[Collected data entries]
>>

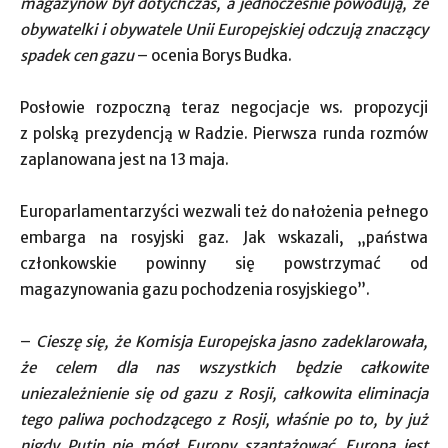
magazynów był dotychczas, a jednocześnie powodują, że
obywatelki i obywatele Unii Europejskiej odczują znaczący
spadek cen gazu
– ocenia Borys Budka.
Posłowie rozpoczną teraz negocjacje ws. propozycji
z polską prezydencją w Radzie. Pierwsza runda rozmów
zaplanowana jest na 13 maja.
Europarlamentarzyści wezwali też do nałożenia pełnego
embarga na rosyjski gaz. Jak wskazali, „państwa
członkowskie powinny się powstrzymać od
magazynowania gazu pochodzenia rosyjskiego”.
–
Cieszę się, że Komisja Europejska jasno zadeklarowała,
że celem dla nas wszystkich będzie całkowite
uniezależnienie się od gazu z Rosji, całkowita eliminacja
tego paliwa pochodzącego z Rosji, właśnie po to, by już
nigdy Putin nie mógł Europy szantażować. Europa jest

<<

:: Exercise objective ::
Before answering, count every line of the data that holds the word "Rosji"; the reply is that number only.

:: Task response ::
2